Замысел романа — сквозной. Сквозь судьбу шахматиста Лужина просвечивает более общая судьба всякого творческого человека, а относительная бесплодность (эстетическое отражение бездуховности) окружающих его людей знаменует в глубине ту странную оторванность современного человека от всяких человеческих целей и причин, которая магнетизировала дарование Сирина еще в «Короле, даме, валете». Это не значит, однако, что роман слишком рассудочен и аллегоричен, как прежние книги Сирина, не свободные от некоторых сомнительных влияний. В «Защите Лужина» никаких неусвоенных, непереработанных влияний больше нет. Можно сказать только, что это более западная, чем русская, книга, но порицать Сирина за это никак нельзя. Во-первых, русская литература не ограничивается тем, что до сих пор мы считали русским, а во-вторых, очень вероятно, что путь Сирина именно и есть для всей будущей русской литературы единственно возможный путь.
Упрекнуть можно Сирина, пожалуй, только в том, что при тонком чувстве стиля ему иногда изменяет чувство языка. Стиль Сирина теоретически переложим на какой-то отвлеченный европейский литературный язык, тогда как стиль большого писателя всегда связан неразрывней, горячей с его родной языковой стихией. (Но одной этой стихии тоже недостаточно.) Очень может быть, что следующая книга Сирина не заслужит и этого упрека. Иногда он еще просто небрежен (например, когда пишет «Фламандия» вместо «Фландрия»), но меня радует подчас и самая его небрежность.
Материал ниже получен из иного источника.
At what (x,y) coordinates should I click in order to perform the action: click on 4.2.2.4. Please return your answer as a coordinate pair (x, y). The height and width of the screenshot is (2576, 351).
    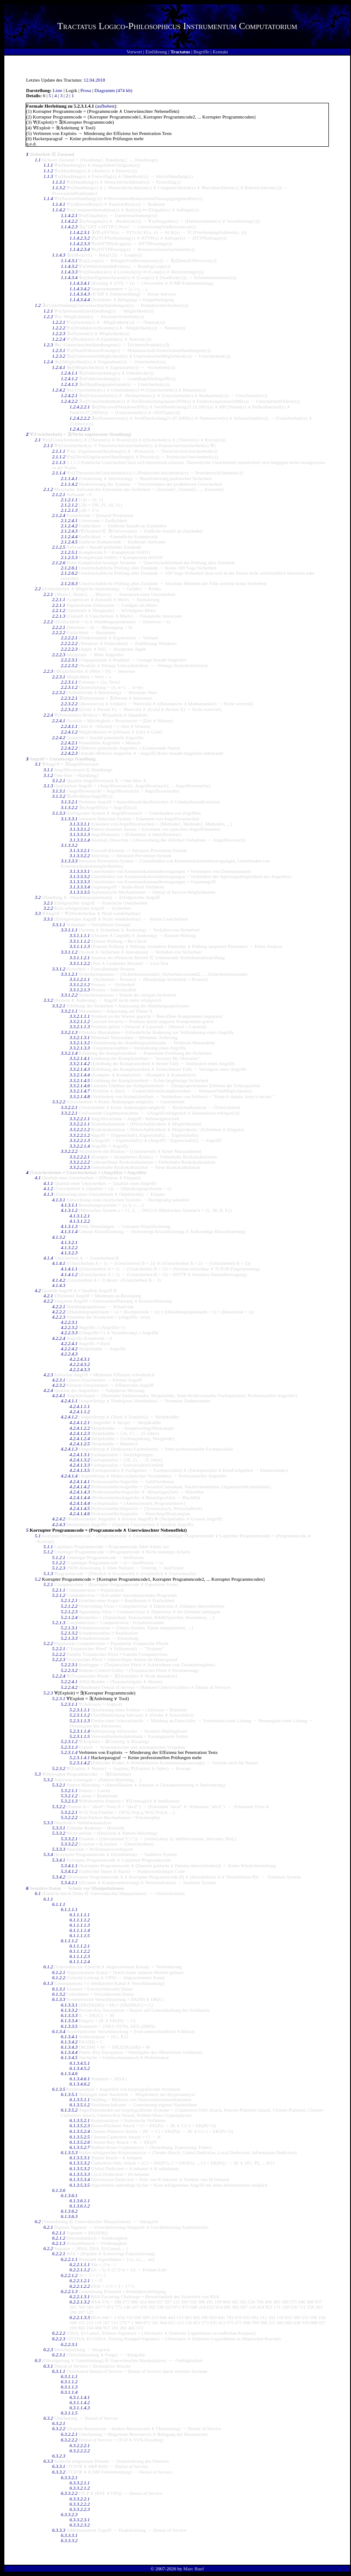
    Looking at the image, I should click on (58, 1338).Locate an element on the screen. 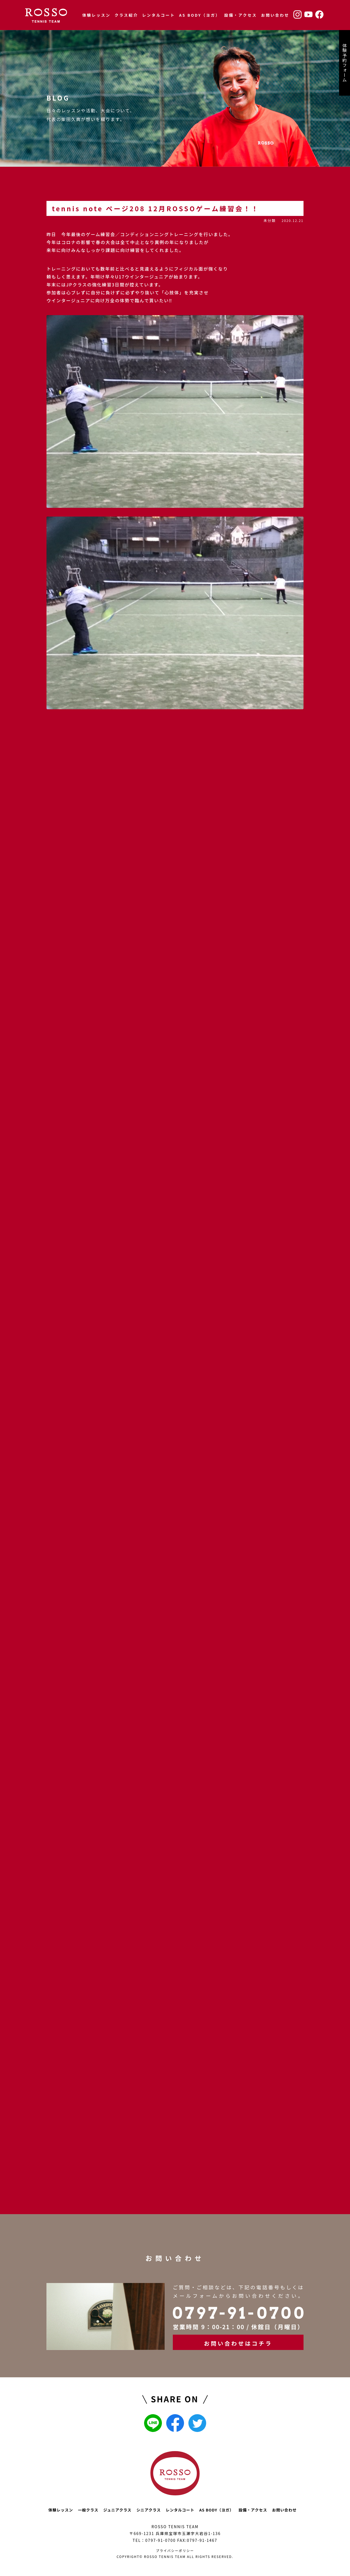 This screenshot has height=2576, width=350. AS BODY（ヨガ） is located at coordinates (199, 15). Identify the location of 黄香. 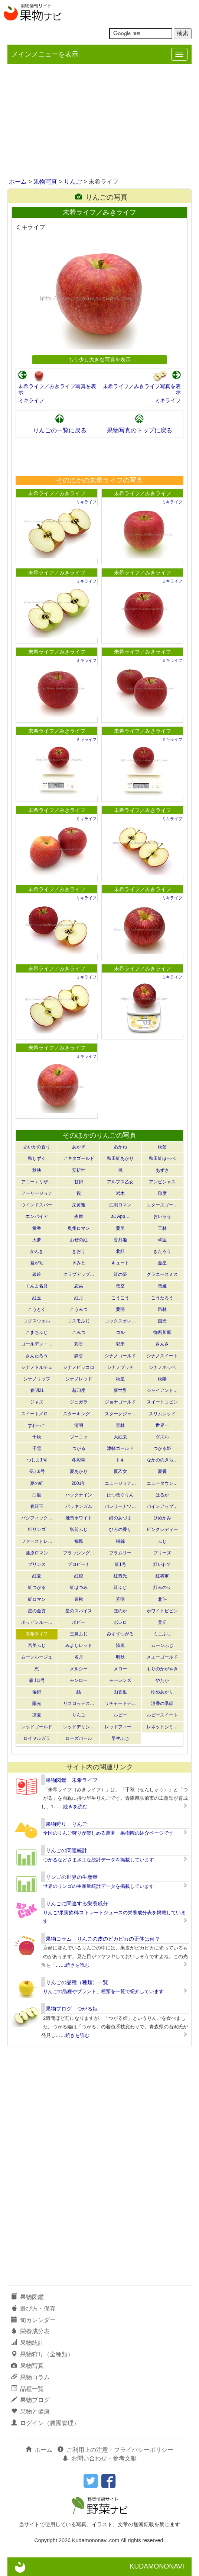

Она подчеркивает только, что острота и пристальность его письма не плоды всегда немного тщетного старания, а укоренены в самой его писательской природе. В его книге, такой волевой — и многим можно было бы поставить в пример эту его стремительность и собранность, — все же еще сильней всех намерений я ощущаю неизгладимое присутствие личности. Этой меркой измеряется писатель. Пусть другим она кажется «субъективной», — критик был бы нечестен, если бы верил в эту субъективность сам. Не стоит выдумывать сомнений. Отныне есть новый писатель в русской литературе, и мы с волнением ожидаем новых его книг.